• [DIRECTIONS FOR THIS TASK] Pick out the lines below that include the string "also".

(Collection entries)
• • • •

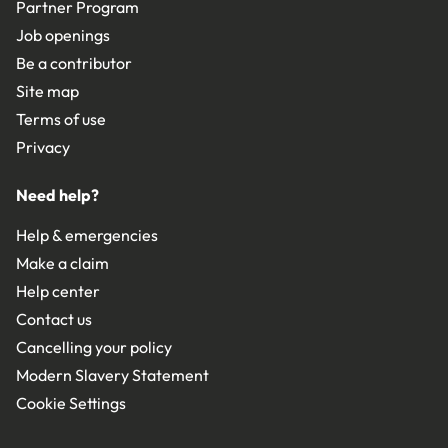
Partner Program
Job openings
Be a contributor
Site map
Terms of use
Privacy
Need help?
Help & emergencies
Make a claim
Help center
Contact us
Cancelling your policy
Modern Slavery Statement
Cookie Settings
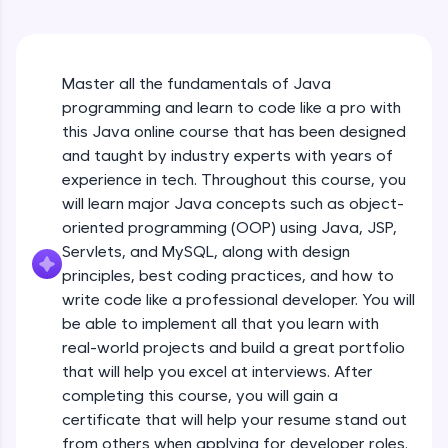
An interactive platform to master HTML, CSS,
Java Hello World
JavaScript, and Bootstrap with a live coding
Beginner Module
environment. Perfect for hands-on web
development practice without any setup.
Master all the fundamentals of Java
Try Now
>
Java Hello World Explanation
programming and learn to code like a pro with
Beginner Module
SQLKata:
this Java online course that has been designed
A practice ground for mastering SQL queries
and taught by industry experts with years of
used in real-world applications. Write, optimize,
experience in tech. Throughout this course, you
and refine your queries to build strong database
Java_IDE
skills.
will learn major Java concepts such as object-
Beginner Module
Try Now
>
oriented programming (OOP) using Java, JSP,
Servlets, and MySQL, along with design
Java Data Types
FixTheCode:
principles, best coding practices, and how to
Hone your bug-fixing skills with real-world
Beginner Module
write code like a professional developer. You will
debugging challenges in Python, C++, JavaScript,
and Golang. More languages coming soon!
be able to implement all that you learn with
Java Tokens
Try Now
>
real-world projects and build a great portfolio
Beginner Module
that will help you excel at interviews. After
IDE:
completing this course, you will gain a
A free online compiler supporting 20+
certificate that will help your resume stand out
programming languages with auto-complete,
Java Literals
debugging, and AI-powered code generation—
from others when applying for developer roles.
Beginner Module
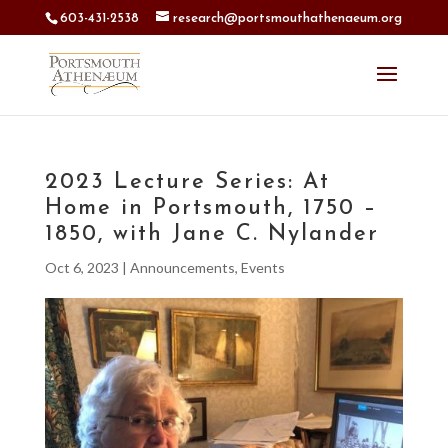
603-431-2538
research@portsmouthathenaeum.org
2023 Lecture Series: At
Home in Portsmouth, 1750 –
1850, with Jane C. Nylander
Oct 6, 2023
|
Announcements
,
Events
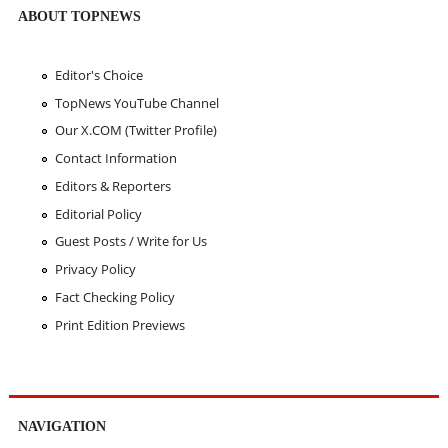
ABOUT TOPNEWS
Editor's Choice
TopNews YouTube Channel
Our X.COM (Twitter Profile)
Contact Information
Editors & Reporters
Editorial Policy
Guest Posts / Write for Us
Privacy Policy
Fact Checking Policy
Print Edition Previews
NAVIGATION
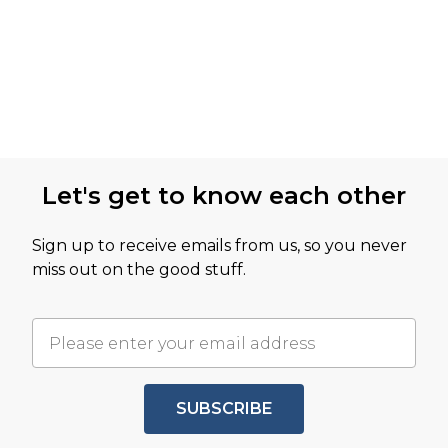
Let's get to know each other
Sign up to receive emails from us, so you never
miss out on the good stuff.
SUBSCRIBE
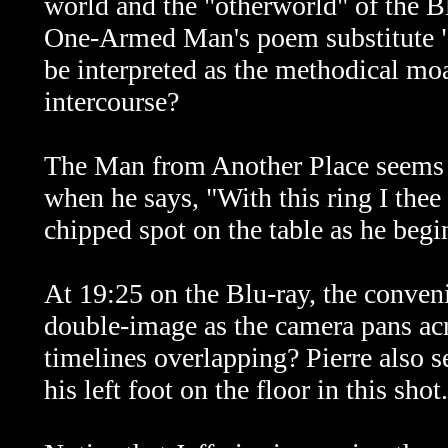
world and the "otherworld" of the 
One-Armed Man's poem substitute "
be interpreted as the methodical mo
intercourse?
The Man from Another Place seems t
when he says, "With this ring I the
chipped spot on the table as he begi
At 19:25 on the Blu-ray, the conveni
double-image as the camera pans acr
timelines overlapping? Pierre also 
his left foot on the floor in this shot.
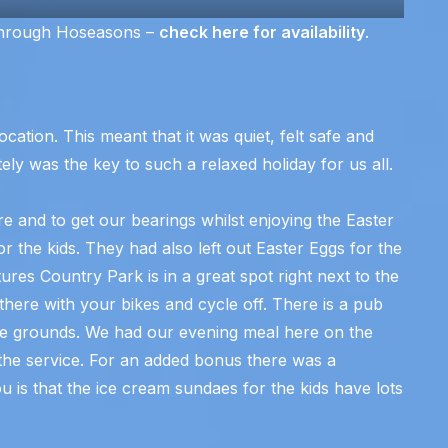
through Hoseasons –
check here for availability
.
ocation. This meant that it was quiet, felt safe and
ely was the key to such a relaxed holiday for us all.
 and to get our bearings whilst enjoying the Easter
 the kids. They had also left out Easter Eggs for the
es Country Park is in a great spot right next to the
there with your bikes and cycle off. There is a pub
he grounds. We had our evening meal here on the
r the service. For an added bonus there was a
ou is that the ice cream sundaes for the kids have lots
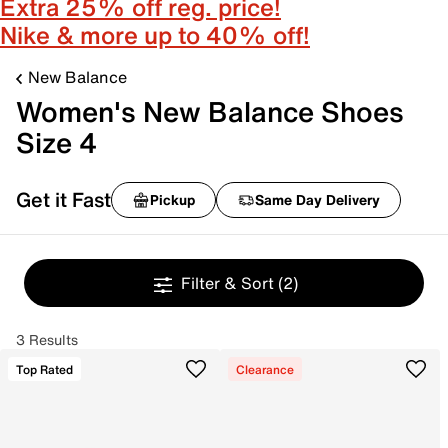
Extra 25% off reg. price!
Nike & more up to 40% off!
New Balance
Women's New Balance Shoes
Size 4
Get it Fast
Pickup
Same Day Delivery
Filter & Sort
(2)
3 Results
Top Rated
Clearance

• • • •

• [YOUR SOLUTION]
timelines overlapping? Pierre also 
 the kids. They had also left out Easter Eggs for the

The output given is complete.